In the present study, there was a significant relationship between PNS involvement and age. In 2019, a similar study by Puplampu showed that neuropathy increased with age (19). In the same year, a follow-up study in Ethiopia demonstrated that neuropathy increased in 40-year-old HIV-seropositive patients (20). Moreover, in 2017, the results of a study conducted in Brazil confirmed the relationship between neuropathy and age (21). In the present study, there was no significant relationship between PNS involvement and gender. However, a similar study by Saylor et al. from Uganda in 2017 found that female patients were more prone to neuropathy (22). There was no significant association between height and PNS involvement. Nevertheless, similar studies by Puplampu et al. in Ghana and Adem et al. in Ethiopia in 2019 demonstrated neuropathy could be increased in association with height (19, 20). There was no significant association between smoking and peripheral neuropathy in our study. In 2017, similar studies in Uganda and Brazil reported that neuropathy increased in smoking patients (20, 21). In this study, there was no significant relationship between education and PNS involvement. In disagreement with our findings, the study by Puplampu et al. demonstrated the incidence of neuropathy decreased with education (18, 19). In this study, no significant relationship was found between CD4 count and PNS involvement. However, the study by Puplampu et al. showed that neuropathy increased with increasing CD4 count.
In the present study, no significant relationship was found between viral load count and PNS involvement. In this context, de Almeida et al. and Wang et al. also showed that viral load count is independent of PNS involvement (23, 24).

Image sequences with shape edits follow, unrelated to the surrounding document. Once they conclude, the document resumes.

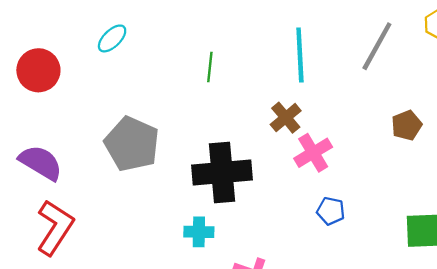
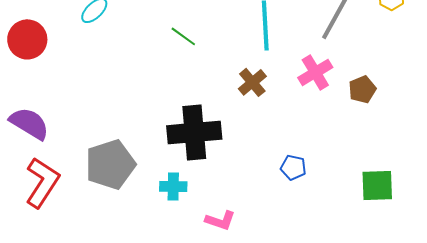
green line: (210, 67) -> (183, 36), turned -60
gray pentagon: (132, 144) -> (110, 164), moved, turned 30
pink cross: (313, 153) -> (315, 72), moved

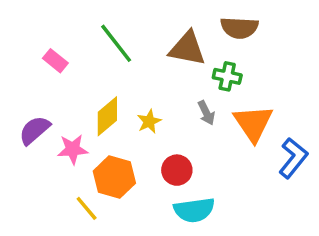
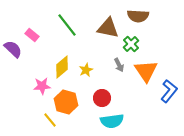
green cross: (227, 76) -> (131, 44), turned 35
purple semicircle: (34, 130) -> (13, 49), moved, turned 84

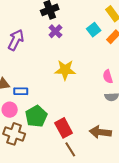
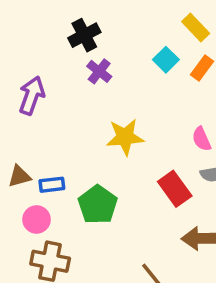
green pentagon: (36, 116) -> (98, 205), moved
red rectangle: (64, 128) -> (175, 189), moved

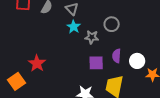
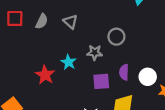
cyan star: (74, 27) -> (68, 62), moved
red star: (37, 63) -> (45, 75), moved

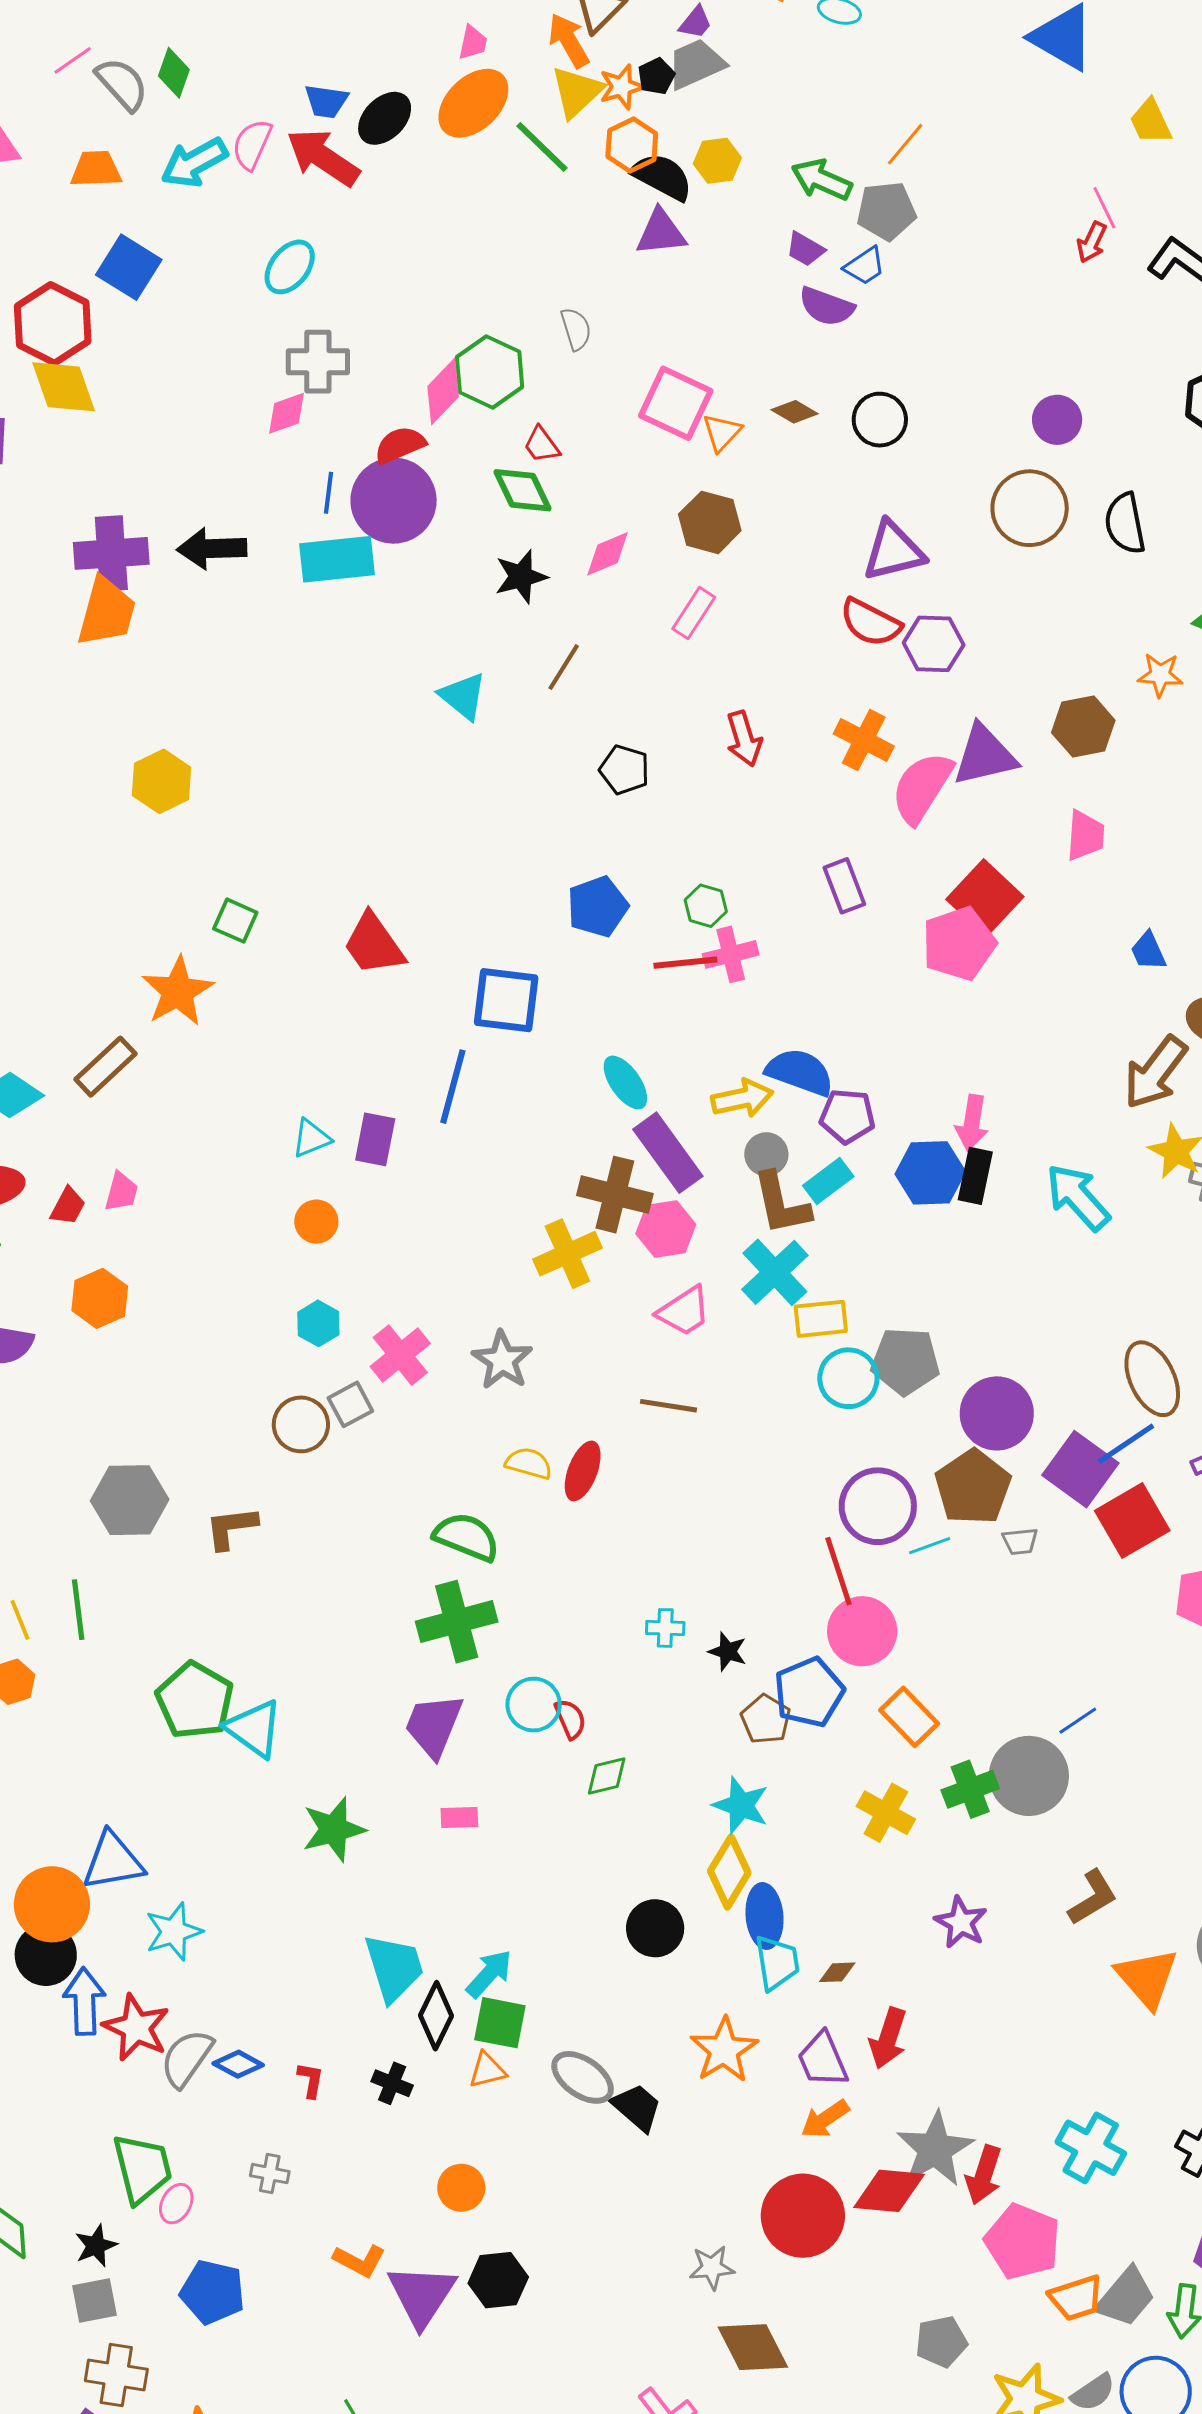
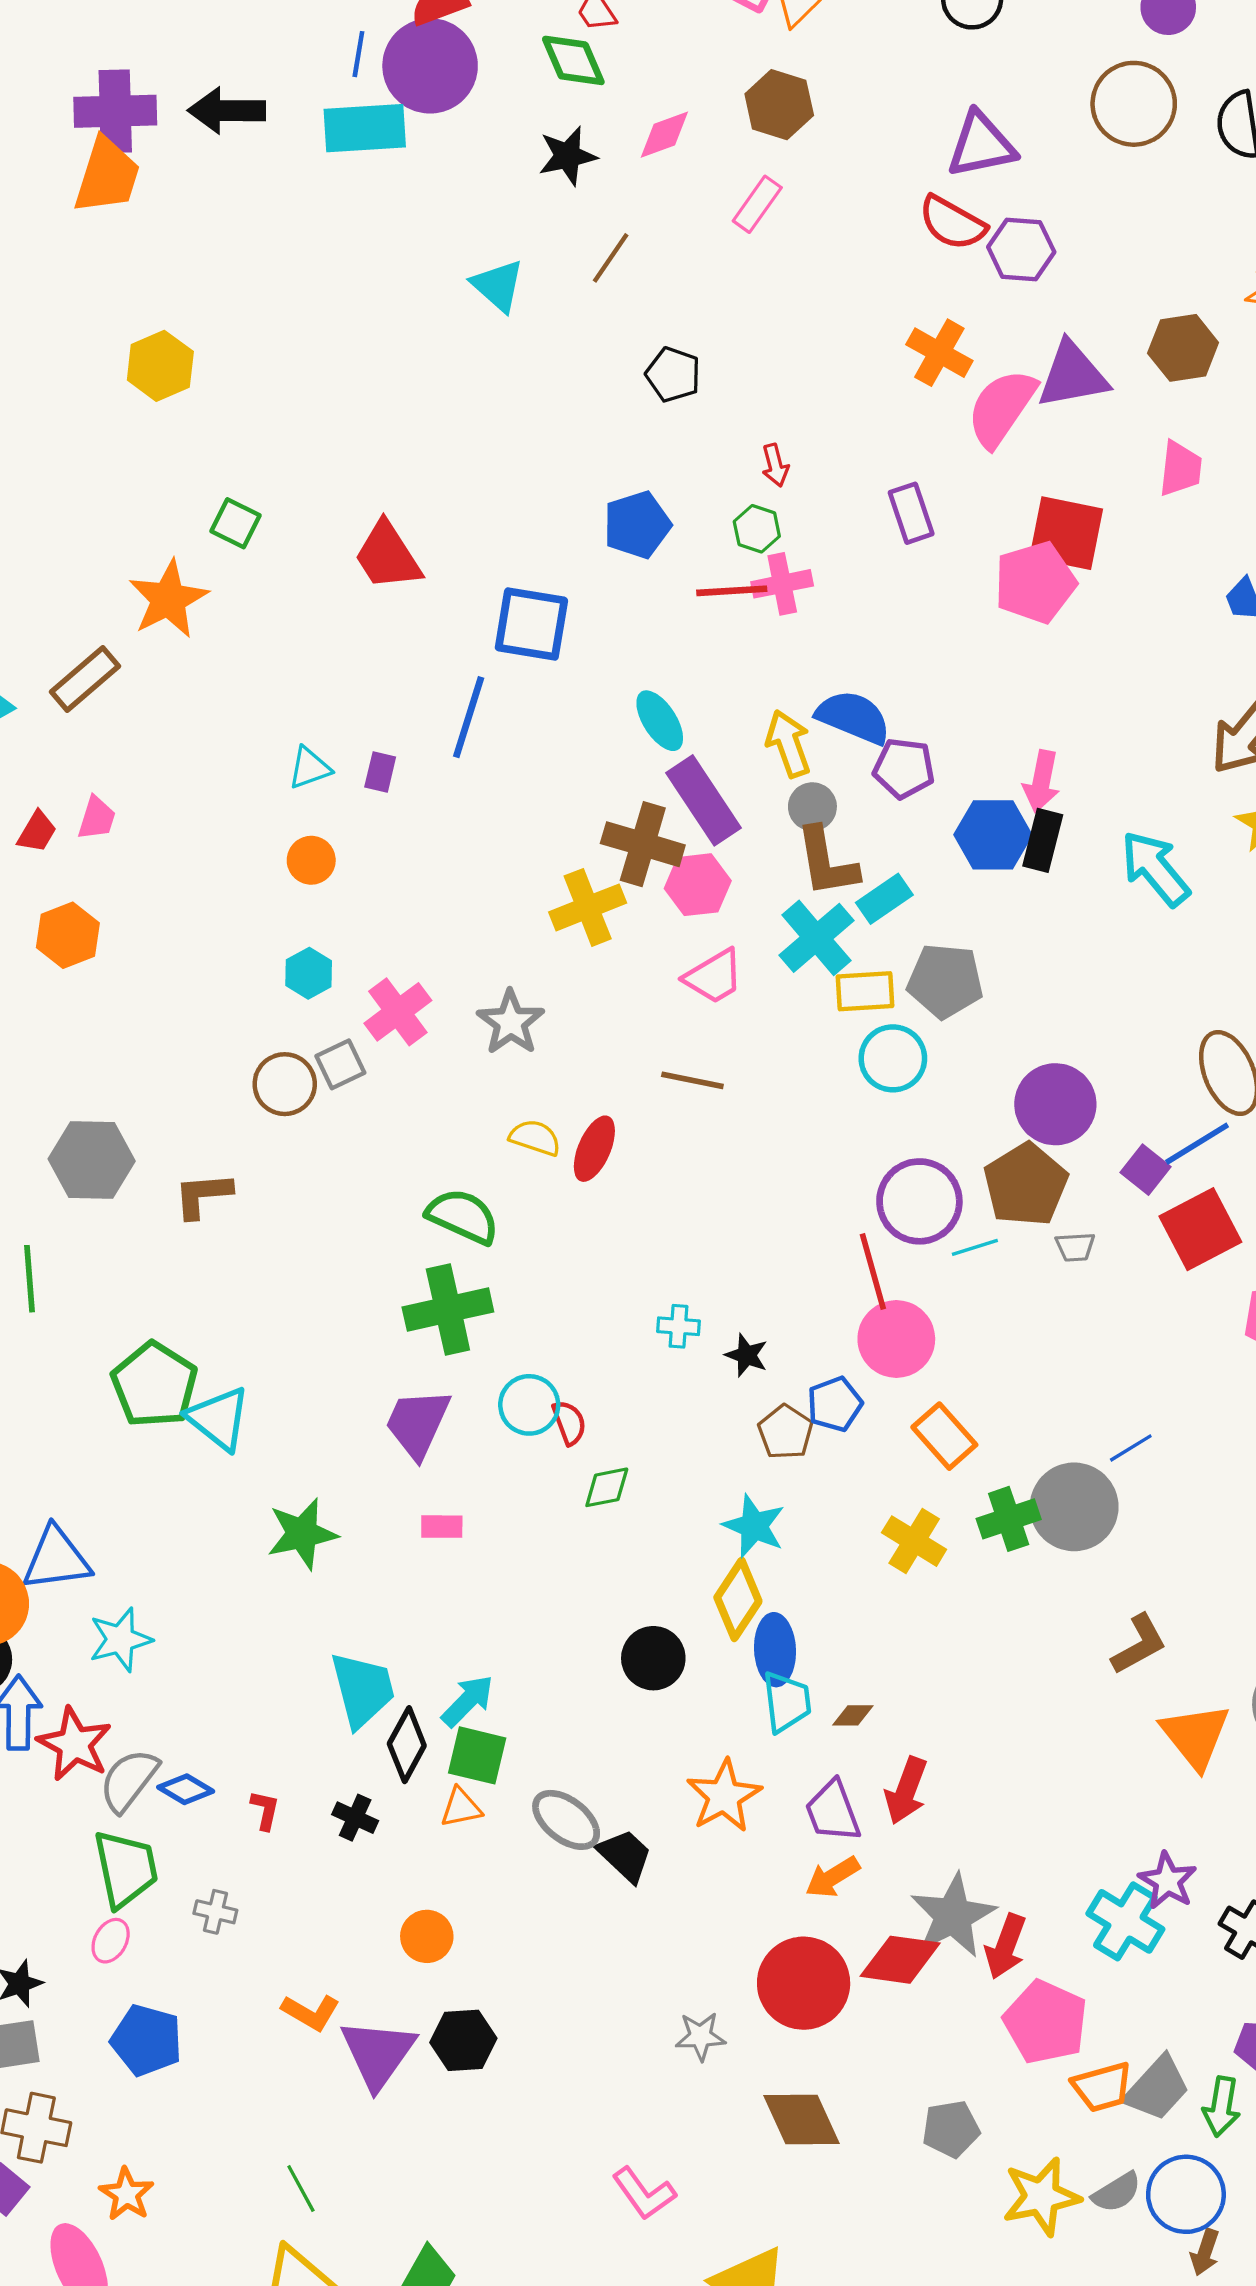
red arrow: (744, 739) -> (775, 465), moved, size x0.7
red square: (985, 898) -> (1066, 533), turned -34
yellow arrow: (742, 1098) -> (788, 744), turned -100
purple rectangle: (375, 1139) -> (380, 772), size x0.7
cyan rectangle: (828, 1181) -> (884, 899), moved
gray pentagon: (905, 1361) -> (945, 981), moved
purple square: (1080, 1469) -> (1145, 1170), size x0.6
blue pentagon: (809, 1692) -> (835, 1404), size x0.7
purple star: (961, 1922) -> (1168, 1881), moved
green trapezoid: (142, 2168) -> (126, 1869), moved
brown diamond: (753, 2347) -> (801, 2119), moved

In our study, no significant relationship was found between time of diagnosis and treatment duration and PNS involvement. There was no significant relationship between PNS involvement and the mean duration of diagnosis in the present study, because the recent study was performed among patients diagnosed in 2018, and more accurate results may be provided over a wide period of time (25). PNS involvement may be caused by the virus itself and its antibody production directly or indirectly, as well as drug-induced neurotoxicity (26-29).
5.1. Limitations
There are some limitations in the present study, including its observational nature with the potential for selection bias as our analyses were limited to individuals who were capable of returning for follow-up visits. Besides, the assessed relationship with factors subject to self-selection must be interpreted with caution. Due to limited information, we could not estimate some important variables, such as patients' ethnicity and the correlation between peripheral neuropathy and mean HIV onset time.
5.2. Conclusions
Peripheral neuropathy is relatively common in HIV-seropositive patients, the risk of which increases in patients with advancing age. Older age significantly upturns the risk of neuropathy. There was no significant relationship between PNS involvement and gender, height, smoking, education, CD4 count, viral load count, and the mean duration of diagnosis in the present study. Further studies with larger cohorts of patients are recommended.